[Stored items]
◆ ◆ ◆

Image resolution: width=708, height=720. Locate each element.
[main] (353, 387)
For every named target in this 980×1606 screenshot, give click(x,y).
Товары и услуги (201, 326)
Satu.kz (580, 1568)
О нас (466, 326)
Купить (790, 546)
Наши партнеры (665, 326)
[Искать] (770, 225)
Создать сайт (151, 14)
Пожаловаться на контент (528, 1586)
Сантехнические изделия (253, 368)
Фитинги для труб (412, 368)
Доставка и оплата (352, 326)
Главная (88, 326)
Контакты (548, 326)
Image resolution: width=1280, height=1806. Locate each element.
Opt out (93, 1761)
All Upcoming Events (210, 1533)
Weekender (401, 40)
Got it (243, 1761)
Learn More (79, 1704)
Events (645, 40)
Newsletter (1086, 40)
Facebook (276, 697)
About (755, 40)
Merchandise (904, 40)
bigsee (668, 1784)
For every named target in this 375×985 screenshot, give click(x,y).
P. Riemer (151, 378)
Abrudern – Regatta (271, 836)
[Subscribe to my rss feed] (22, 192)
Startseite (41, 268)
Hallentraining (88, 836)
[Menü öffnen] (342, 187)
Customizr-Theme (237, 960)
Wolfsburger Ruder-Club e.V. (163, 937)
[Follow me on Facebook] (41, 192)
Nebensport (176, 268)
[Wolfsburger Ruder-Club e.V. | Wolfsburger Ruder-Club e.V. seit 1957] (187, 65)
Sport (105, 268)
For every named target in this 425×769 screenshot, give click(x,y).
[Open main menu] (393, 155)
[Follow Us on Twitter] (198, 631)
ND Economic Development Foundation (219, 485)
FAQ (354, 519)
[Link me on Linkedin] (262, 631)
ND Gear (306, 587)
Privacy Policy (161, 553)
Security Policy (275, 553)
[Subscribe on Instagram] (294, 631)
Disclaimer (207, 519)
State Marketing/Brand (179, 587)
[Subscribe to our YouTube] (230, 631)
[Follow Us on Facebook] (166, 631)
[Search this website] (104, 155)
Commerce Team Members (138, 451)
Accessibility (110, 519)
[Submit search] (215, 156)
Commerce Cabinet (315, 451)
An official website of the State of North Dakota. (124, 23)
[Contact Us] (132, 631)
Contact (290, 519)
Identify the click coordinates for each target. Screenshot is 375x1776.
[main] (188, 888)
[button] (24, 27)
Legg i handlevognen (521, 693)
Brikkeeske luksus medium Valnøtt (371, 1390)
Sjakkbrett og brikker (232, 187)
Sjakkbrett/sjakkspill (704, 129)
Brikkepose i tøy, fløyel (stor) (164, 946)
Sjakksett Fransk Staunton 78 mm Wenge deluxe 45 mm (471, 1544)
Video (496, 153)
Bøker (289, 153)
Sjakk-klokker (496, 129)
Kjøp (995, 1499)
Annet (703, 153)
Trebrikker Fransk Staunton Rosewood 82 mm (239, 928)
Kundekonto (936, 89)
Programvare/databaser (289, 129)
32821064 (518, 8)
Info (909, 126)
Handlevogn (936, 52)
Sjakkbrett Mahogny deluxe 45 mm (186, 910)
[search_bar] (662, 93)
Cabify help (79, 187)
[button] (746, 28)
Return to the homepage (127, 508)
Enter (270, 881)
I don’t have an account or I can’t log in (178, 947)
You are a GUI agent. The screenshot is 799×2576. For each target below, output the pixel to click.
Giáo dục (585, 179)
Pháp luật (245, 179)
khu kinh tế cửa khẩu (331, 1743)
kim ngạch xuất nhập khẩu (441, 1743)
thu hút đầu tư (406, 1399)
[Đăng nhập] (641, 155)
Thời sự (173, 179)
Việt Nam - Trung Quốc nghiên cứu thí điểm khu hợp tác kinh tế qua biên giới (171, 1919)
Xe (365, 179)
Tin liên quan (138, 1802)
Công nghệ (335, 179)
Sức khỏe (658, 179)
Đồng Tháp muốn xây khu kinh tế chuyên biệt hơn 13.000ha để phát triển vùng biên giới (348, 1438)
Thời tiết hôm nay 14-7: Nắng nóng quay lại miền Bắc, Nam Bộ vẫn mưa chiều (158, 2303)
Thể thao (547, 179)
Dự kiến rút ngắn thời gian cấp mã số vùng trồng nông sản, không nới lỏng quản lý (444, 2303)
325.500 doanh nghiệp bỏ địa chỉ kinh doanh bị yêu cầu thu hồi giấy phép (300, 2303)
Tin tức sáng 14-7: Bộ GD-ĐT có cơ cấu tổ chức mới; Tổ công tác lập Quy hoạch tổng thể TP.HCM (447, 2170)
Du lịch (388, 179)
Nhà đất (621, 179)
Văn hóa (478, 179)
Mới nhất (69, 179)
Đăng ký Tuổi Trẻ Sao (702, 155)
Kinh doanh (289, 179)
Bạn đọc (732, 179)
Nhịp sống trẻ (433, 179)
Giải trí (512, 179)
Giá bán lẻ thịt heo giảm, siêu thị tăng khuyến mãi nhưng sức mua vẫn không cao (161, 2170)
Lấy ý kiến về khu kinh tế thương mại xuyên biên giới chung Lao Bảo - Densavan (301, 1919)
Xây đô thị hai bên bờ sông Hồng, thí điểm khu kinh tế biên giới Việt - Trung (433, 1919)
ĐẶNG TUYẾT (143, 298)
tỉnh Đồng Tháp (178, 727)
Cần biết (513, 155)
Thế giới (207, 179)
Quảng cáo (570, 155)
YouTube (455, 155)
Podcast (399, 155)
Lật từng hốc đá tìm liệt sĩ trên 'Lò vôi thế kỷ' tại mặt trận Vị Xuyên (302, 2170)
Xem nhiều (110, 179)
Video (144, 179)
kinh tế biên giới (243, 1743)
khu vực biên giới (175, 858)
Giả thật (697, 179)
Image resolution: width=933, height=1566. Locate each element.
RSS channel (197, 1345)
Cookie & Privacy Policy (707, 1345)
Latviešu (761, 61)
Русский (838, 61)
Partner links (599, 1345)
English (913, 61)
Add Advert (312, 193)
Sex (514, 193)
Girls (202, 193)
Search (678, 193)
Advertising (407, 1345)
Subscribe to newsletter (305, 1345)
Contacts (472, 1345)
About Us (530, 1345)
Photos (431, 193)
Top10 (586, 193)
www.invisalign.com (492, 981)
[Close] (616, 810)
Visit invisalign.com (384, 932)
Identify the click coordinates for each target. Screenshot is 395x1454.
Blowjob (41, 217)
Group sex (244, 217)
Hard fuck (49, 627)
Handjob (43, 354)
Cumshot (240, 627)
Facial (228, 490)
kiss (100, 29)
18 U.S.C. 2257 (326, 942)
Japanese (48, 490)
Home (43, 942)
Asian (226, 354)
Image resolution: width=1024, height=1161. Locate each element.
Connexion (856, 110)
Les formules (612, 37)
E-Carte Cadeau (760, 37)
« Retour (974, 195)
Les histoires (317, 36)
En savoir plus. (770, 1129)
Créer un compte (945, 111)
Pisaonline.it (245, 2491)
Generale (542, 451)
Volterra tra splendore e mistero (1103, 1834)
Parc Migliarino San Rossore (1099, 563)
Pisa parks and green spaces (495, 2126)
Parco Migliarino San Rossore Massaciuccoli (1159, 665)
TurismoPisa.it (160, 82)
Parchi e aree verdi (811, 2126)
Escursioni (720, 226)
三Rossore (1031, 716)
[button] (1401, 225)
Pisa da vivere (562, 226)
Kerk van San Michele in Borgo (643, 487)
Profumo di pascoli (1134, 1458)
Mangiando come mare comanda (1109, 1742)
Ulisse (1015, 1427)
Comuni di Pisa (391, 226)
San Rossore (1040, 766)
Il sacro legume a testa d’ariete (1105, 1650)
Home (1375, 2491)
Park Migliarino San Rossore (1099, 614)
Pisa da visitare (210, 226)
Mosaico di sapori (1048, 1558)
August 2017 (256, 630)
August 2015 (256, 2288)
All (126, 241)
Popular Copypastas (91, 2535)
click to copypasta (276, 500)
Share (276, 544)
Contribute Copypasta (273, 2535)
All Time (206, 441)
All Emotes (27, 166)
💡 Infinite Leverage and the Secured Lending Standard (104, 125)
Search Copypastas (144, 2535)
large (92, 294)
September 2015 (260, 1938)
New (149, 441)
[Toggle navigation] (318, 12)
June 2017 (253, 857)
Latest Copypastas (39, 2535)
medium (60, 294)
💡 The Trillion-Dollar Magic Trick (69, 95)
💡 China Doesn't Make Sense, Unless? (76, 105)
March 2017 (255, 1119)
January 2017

◆ ◆ ◆

- _TASK INSTRUCTIONS_: What is needed is an exact copy of the lines above, from the one containing "[button] (1401, 225)" through the one containing "August 2015 (256, 2288)", with nothing added.

- _ANSWER SPACE_:
[button] (1401, 225)
Pisa da vivere (562, 226)
Kerk van San Michele in Borgo (643, 487)
Profumo di pascoli (1134, 1458)
Mangiando come mare comanda (1109, 1742)
Ulisse (1015, 1427)
Comuni di Pisa (391, 226)
San Rossore (1040, 766)
Il sacro legume a testa d’ariete (1105, 1650)
Home (1375, 2491)
Park Migliarino San Rossore (1099, 614)
Pisa da visitare (210, 226)
Mosaico di sapori (1048, 1558)
August 2017 (256, 630)
August 2015 (256, 2288)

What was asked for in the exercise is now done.